この言葉が示すように、近年はソフトウェアの進化が製造業や金融業などさまざまな産業に影響を及ぼしています。そこで、具体的に既存産業をどのように侵食しつつあるのか、最新トレンドとその背景を専門外の方々にも分かりやすく解説する目的で始めたのが、オンライン講座「テクノロジーの地政学」です。
この連載では、全12回の講座内容をダイジェストでご紹介していきます。
講座を運営するのは、米シリコンバレーで約20年間働いている起業家で、現在はコンサルティングや投資業を行っている吉川欣也と、Webコンテンツプラットフォームnoteの連載「決算が読めるようになるノート」で日米のテクノロジー企業の最新ビジネスモデルを解説しているシバタナオキです。我々2名が、特定の技術分野に精通する有識者をゲストとしてお招きし、シリコンバレーと中国の最新事情を交互に伺っていく形式で講座を行っています。今回ご紹介するのは、第5回の講座「ロボット産業:シリコンバレー」編。ゲストは、米TransLink Capital共同創業者兼マネージング・ディレクターの大谷俊哉氏です。
【ゲストプロフィール】
大谷俊哉氏
慶應義塾大学理工学部を卒業、米スタンフォード大学経営大学院でMBA修了。三菱商事で複数の米国ベンチャーとのビジネスに取り組んだ後、光通信の米国ベンチャーキャピタル(以下、VC)部門のPresidentに就任。その後、米Everypath,Inc.の上級副社長として日本支社エブリパス・ジャパン株式会社を設立、事業運営を指揮する。2006年にVCのTransLink Capitalを立ち上げ、これまで6度のファンド組成に成功。シリコンバレーとアジア4都市(東京、ソウル、北京、台北)を拠点に事業開発支援を行う。
「4つのC」が重なり合って投資熱が高まる
日本でもRPA(Robotic Process Automation。企業の業務を自動化させるテクノロジーを指す)がにわかに脚光を集めているように、ロボティクス分野はもはや工場のオートメーション化だけでなく幅広い業界で「次の革新を生むもの」として認識され始めています。

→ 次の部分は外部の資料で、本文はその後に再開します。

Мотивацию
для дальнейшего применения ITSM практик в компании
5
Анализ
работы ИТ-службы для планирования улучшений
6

そこでまずは、ロボット産業の二大巨頭と言える「産業用ロボット」と「ドローン」の進化と普及について、グローバルな動向を大谷さんに伺いました。
シバタ:TransLink Capitalのポートフォリオ(投資先スタートアップ)を見ると、さまざまなテクノロジー分野に及んでいます。その中で、大谷さんはどの辺りを中心に見ておられるのですか?

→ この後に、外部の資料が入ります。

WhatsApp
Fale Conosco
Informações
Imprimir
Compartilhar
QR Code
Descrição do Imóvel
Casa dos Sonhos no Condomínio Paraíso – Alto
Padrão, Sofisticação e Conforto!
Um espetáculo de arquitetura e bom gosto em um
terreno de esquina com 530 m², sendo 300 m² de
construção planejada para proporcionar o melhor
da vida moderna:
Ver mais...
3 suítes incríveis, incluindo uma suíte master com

大谷:主にBtoB領域で、分野としてはソフトウェア、クラウド、人工知能(以下、AI)、ロボティクス、ドローンなどが多いです。
シバタ:今回はロボット産業がテーマなので、今挙がった分野はすべて絡んできますね。ということで、まずはロボティクス分野におけるグローバルな投資トレンドから解説をお願いします。

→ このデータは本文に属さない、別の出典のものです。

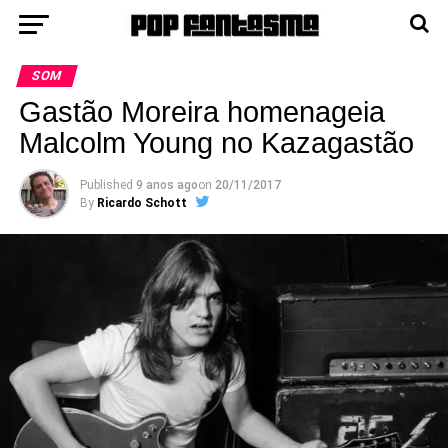
SOM
Gastão Moreira homenageia
Malcolm Young no Kazagastão
Published
9 anos ago
on
20/11/2017
By
Ricardo Schott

米CB Insightsが調べたロボット系スタートアップへの投資件数(2012年~2016年)を見ると、主要4ジャンル(エンタープライズ、コンシューマ、メディカル、その他)の中では特にエンタープライズ領域での投資が増えているようです。
大谷:2014年くらいを境に案件数が増え始めて、2016年まで年平均で150%以上の伸び率となっています。CB Insightsの同調査で資本調達額のボリュームを見ても、調達総額の半分近くを企業向けのロボティクスサービスを提供する企業が占めています。中でもドローン・重工業・小売・倉庫系サービスが多いです。
シバタ:次はそのドローンに注目したデータを見てみましょう。これまたCB Insightsの調査で、国別に見たドローン関連企業の資金調達額比較(2012年~2017年)によると、首位はアメリカで全体の65%。2位の中国は5%、3位のオーストラリアは4%ですから、アメリカが図抜けている格好です。これはやはり、軍事系でのドローン活用が背景にあるのでしょうか?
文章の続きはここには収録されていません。